A claim of disparate treatment based on indirect evidence is examined
under the three-part analysis first enunciated in McDonnell Douglas
Corp. v. Green, 411 U.S. 792 (1973). For complainant to prevail, she
must first establish a prima facie case of discrimination by presenting
facts that, if unexplained, reasonably give rise to an inference of
discrimination, i.e., that a prohibited consideration was a factor in the
adverse employment action. Id. at 802; Furnco Constr. Corp. v. Waters,
438 U.S. 567 (1978); Heyman v. Queens Village Comm. for Mental Health
for Jamaica Community Adolescent Program, 198 F.3d 68 (2d Cir. 1999)
(analyzing a disparate treatment claim under the Rehabilitation Act).
The burden then shifts to the agency to articulate a legitimate,
nondiscriminatory reason for its actions. Texas Dep't of Community
Affairs v. Burdine, 450 U.S. 248, 253 (1981). Once the agency has
articulated such a reason, the question becomes whether the proffered
explanation was the true reason for the agency's action, or merely
a pretext for discrimination. St. Mary's Honor Center v. Hicks, 509
U.S. 502, 511 (1993). The burden of persuasion, by a preponderance of the
evidence, remains at all times on complainant. Burdine, 450 U.S. at 256.

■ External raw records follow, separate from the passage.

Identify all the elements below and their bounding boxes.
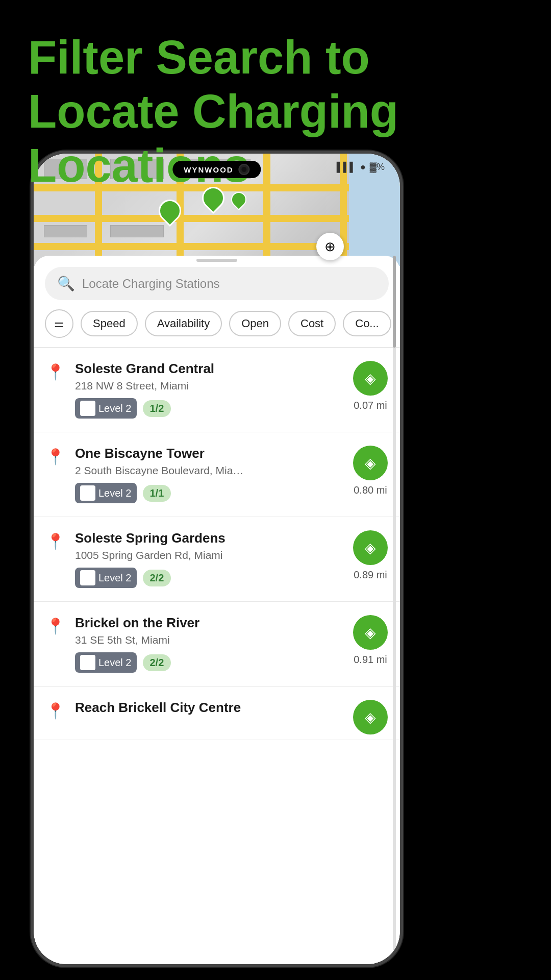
station-info: Brickel on the River 31 SE 5th St, Miami… (70, 615, 353, 673)
directions-button[interactable]: ◈ (353, 446, 388, 480)
station-address: 1005 Spring Garden Rd, Miami (75, 549, 353, 561)
level-text: Level 2 (98, 487, 132, 499)
svg-text:L2: L2 (83, 491, 89, 496)
map-pin-2 (202, 187, 224, 213)
station-info: Soleste Spring Gardens 1005 Spring Garde… (70, 530, 353, 588)
phone-screen: ▌▌▌ ● ▓% WYNWOOD ⊕ (34, 154, 400, 964)
location-pin-icon: 📍 (46, 617, 65, 635)
directions-icon: ◈ (365, 540, 376, 556)
content-panel: 🔍 Locate Charging Stations ⚌ Speed Avail… (34, 256, 400, 964)
station-info: Reach Brickell City Centre (70, 700, 353, 719)
station-item[interactable]: 📍 Soleste Grand Central 218 NW 8 Street,… (34, 348, 400, 432)
station-meta: L2 Level 2 1/1 (75, 483, 353, 503)
location-pin-icon: 📍 (46, 532, 65, 550)
map-drag-handle[interactable] (196, 259, 237, 262)
station-name: Reach Brickell City Centre (75, 700, 353, 716)
location-pin-icon: 📍 (46, 448, 65, 465)
location-pin-icon: 📍 (46, 363, 65, 381)
camera-lens (239, 164, 250, 175)
filter-chip-availability[interactable]: Availability (145, 311, 222, 336)
station-meta: L2 Level 2 2/2 (75, 568, 353, 588)
camera-pill: WYNWOOD (172, 161, 261, 178)
level-icon: L2 (80, 401, 95, 416)
directions-icon: ◈ (365, 624, 376, 641)
directions-button[interactable]: ◈ (353, 700, 388, 734)
phone-frame: ▌▌▌ ● ▓% WYNWOOD ⊕ (31, 151, 403, 967)
signal-icon: ▌▌▌ (337, 162, 356, 173)
station-address: 218 NW 8 Street, Miami (75, 380, 353, 392)
station-address: 31 SE 5th St, Miami (75, 634, 353, 646)
scroll-thumb[interactable] (393, 256, 396, 348)
availability-badge: 2/2 (143, 654, 171, 671)
notch-area: WYNWOOD (172, 161, 261, 178)
station-info: One Biscayne Tower 2 South Biscayne Boul… (70, 446, 353, 503)
status-icons: ▌▌▌ ● ▓% (337, 162, 385, 173)
phone-mockup: ▌▌▌ ● ▓% WYNWOOD ⊕ (31, 151, 403, 967)
svg-text:L2: L2 (83, 406, 89, 411)
station-actions: ◈ (353, 700, 388, 734)
level-badge: L2 Level 2 (75, 652, 137, 673)
level-text: Level 2 (98, 657, 132, 669)
level-icon: L2 (80, 570, 95, 585)
station-name: Brickel on the River (75, 615, 353, 631)
search-bar[interactable]: 🔍 Locate Charging Stations (45, 267, 389, 300)
station-item[interactable]: 📍 One Biscayne Tower 2 South Biscayne Bo… (34, 432, 400, 517)
directions-button[interactable]: ◈ (353, 361, 388, 396)
station-meta: L2 Level 2 2/2 (75, 652, 353, 673)
search-container: 🔍 Locate Charging Stations (34, 256, 400, 300)
filter-chip-more[interactable]: Co... (343, 311, 391, 336)
filter-chip-cost[interactable]: Cost (288, 311, 336, 336)
level-badge: L2 Level 2 (75, 568, 137, 588)
map-pin-1 (159, 200, 181, 226)
distance-text: 0.89 mi (354, 569, 387, 581)
station-info: Soleste Grand Central 218 NW 8 Street, M… (70, 361, 353, 419)
battery-icon: ▓% (370, 162, 385, 173)
station-meta: L2 Level 2 1/2 (75, 398, 353, 419)
station-name: Soleste Spring Gardens (75, 530, 353, 546)
availability-badge: 1/2 (143, 400, 171, 417)
svg-text:L2: L2 (83, 660, 89, 666)
filter-settings-button[interactable]: ⚌ (45, 309, 73, 338)
directions-icon: ◈ (365, 455, 376, 472)
station-address: 2 South Biscayne Boulevard, Mia… (75, 464, 353, 477)
availability-badge: 1/1 (143, 485, 171, 502)
map-pin-3 (228, 192, 250, 218)
station-list: 📍 Soleste Grand Central 218 NW 8 Street,… (34, 348, 400, 740)
distance-text: 0.91 mi (354, 654, 387, 666)
carrier-text: WYNWOOD (184, 165, 233, 174)
filter-chip-open[interactable]: Open (229, 311, 281, 336)
station-actions: ◈ 0.80 mi (353, 446, 388, 496)
level-icon: L2 (80, 655, 95, 670)
distance-text: 0.80 mi (354, 484, 387, 496)
location-icon: ⊕ (324, 239, 336, 255)
map-area: ▌▌▌ ● ▓% WYNWOOD ⊕ (34, 154, 400, 266)
location-button[interactable]: ⊕ (316, 233, 344, 260)
availability-badge: 2/2 (143, 570, 171, 586)
scroll-track (393, 256, 396, 964)
directions-icon: ◈ (365, 370, 376, 387)
filter-chip-speed[interactable]: Speed (81, 311, 138, 336)
location-pin-icon: 📍 (46, 702, 65, 720)
station-item[interactable]: 📍 Brickel on the River 31 SE 5th St, Mia… (34, 602, 400, 687)
level-badge: L2 Level 2 (75, 398, 137, 419)
station-actions: ◈ 0.91 mi (353, 615, 388, 666)
wifi-icon: ● (360, 162, 366, 173)
station-name: One Biscayne Tower (75, 446, 353, 461)
level-text: Level 2 (98, 572, 132, 584)
directions-button[interactable]: ◈ (353, 530, 388, 565)
station-item[interactable]: 📍 Reach Brickell City Centre ◈ (34, 687, 400, 740)
level-badge: L2 Level 2 (75, 483, 137, 503)
station-actions: ◈ 0.07 mi (353, 361, 388, 411)
filter-row: ⚌ Speed Availability Open Cost Co... (34, 300, 400, 347)
station-name: Soleste Grand Central (75, 361, 353, 377)
directions-icon: ◈ (365, 709, 376, 726)
filter-icon: ⚌ (54, 317, 64, 330)
station-actions: ◈ 0.89 mi (353, 530, 388, 581)
search-icon: 🔍 (57, 275, 75, 292)
station-item[interactable]: 📍 Soleste Spring Gardens 1005 Spring Gar… (34, 517, 400, 602)
distance-text: 0.07 mi (354, 400, 387, 411)
level-text: Level 2 (98, 403, 132, 414)
search-input[interactable]: Locate Charging Stations (82, 277, 377, 291)
directions-button[interactable]: ◈ (353, 615, 388, 650)
level-icon: L2 (80, 485, 95, 501)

To establish a prima facie case of discrimination on the basis of
disability under a disparate treatment analysis, complainant must
demonstrate that: (1) she is a qualified individual with a disability;
(2) she was subjected to an adverse employment action; and (3) the
circumstances surrounding the adverse action give rise to an inference
of discrimination. Lawson v. CSX Transp., Inc., 245 F.3d 916 (7th
Cir. 2001).
As described above, complainant failed to show that she is a qualified
individual with a disability, and therefore cannot establish a prima
facie case. Even assuming, however, that complainant established a
prima facie case, we find that the agency articulated a legitimate,
nondiscriminatory reason for giving complainant a Marginal/Improvement
Needed rating on her Employee Service Report for the period October 1,
1996, to September 30, 1997; namely, her excessive, unplanned absences
affected her ability to complete her work, and her performance evaluation
reflected that fact. The Commission finds that complainant failed to
rebut the agency's explanation, and failed to establish discrimination on
the basis of disability by a preponderance of the evidence with respect
to the marginal performance evaluation.
Claim 3: Disparate Treatment and Cross-Training
Complainant also claims that in May 1997 she was discriminated against
on the basis of disability when she was denied the opportunity to be
cross-trained in order to gain varied work experiences that were provided
to other employees. Again, complainant failed to show that she is a
qualified individual with a disability. She has also not demonstrated
that denial of training gives rise to an inference of discrimination.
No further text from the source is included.